--- START ---
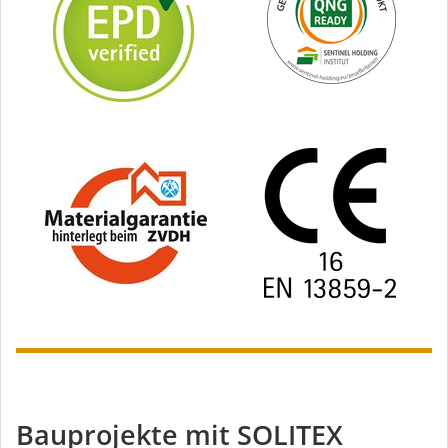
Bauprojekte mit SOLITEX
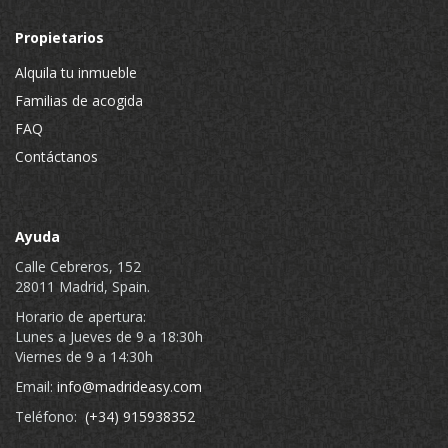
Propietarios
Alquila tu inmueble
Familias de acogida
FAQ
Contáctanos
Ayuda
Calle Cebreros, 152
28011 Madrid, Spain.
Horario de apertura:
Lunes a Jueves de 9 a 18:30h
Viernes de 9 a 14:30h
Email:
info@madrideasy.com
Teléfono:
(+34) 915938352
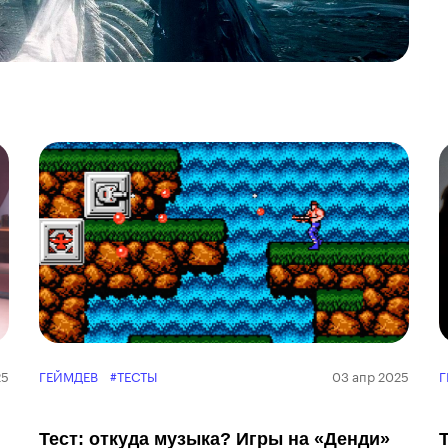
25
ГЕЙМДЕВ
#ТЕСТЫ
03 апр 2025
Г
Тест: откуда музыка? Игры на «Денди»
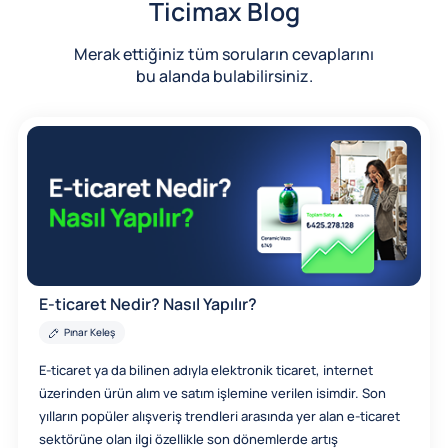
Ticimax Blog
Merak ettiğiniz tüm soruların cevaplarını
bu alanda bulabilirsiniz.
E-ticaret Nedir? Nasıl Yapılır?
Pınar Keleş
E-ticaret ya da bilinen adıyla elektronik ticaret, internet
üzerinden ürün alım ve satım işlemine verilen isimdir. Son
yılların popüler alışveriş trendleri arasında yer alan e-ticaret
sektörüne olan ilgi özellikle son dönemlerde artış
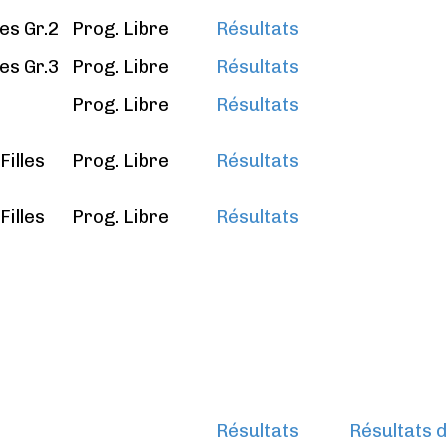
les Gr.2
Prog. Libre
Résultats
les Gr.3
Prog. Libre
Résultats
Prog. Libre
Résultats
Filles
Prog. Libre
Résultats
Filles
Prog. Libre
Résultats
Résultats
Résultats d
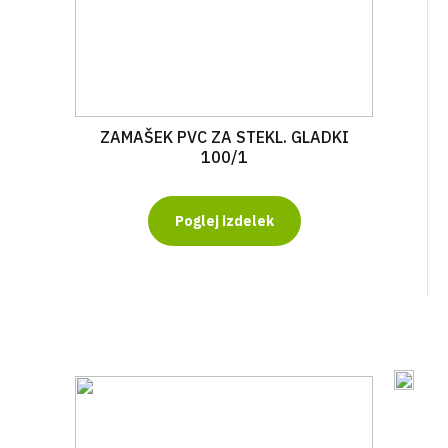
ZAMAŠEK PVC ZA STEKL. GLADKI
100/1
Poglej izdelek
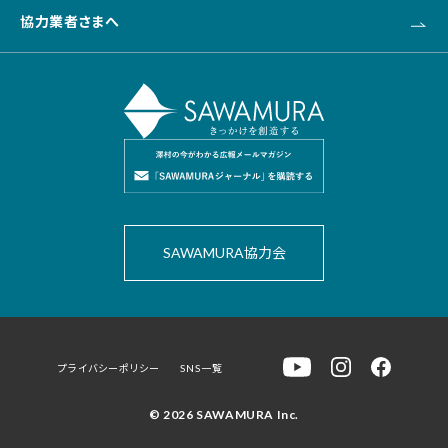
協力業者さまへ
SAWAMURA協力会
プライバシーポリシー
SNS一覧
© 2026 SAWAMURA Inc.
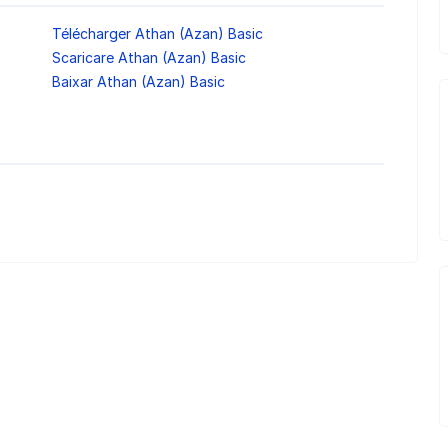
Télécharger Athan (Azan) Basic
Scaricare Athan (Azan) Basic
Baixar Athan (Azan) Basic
--- END ---
Task: Each record must be quoted in full and exactly. Do not include the pictures.

Task response:
Bauprojekte mit SOLITEX
Propietarios
Alquila tu inmueble
Familias de acogida
FAQ
Contáctanos
Ayuda
Calle Cebreros, 152
28011 Madrid, Spain.
Horario de apertura:
Lunes a Jueves de 9 a 18:30h
Viernes de 9 a 14:30h
Email:
info@madrideasy.com
Teléfono:
(+34) 915938352
25
ГЕЙМДЕВ
#ТЕСТЫ
03 апр 2025
Г
Тест: откуда музыка? Игры на «Денди»
Ticimax Blog
Merak ettiğiniz tüm soruların cevaplarını
bu alanda bulabilirsiniz.
E-ticaret Nedir? Nasıl Yapılır?
Pınar Keleş
E-ticaret ya da bilinen adıyla elektronik ticaret, internet
üzerinden ürün alım ve satım işlemine verilen isimdir. Son
yılların popüler alışveriş trendleri arasında yer alan e-ticaret
sektörüne olan ilgi özellikle son dönemlerde artış
les Gr.2
Prog. Libre
Résultats
les Gr.3
Prog. Libre
Résultats
Prog. Libre
Résultats
Filles
Prog. Libre
Résultats
Filles
Prog. Libre
Résultats
Résultats
Résultats d
ZAMAŠEK PVC ZA STEKL. GLADKI
100/1
Poglej izdelek
協力業者さまへ
SAWAMURA協力会
プライバシーポリシー
SNS一覧
© 2026 SAWAMURA Inc.
Télécharger Athan (Azan) Basic
Scaricare Athan (Azan) Basic
Baixar Athan (Azan) Basic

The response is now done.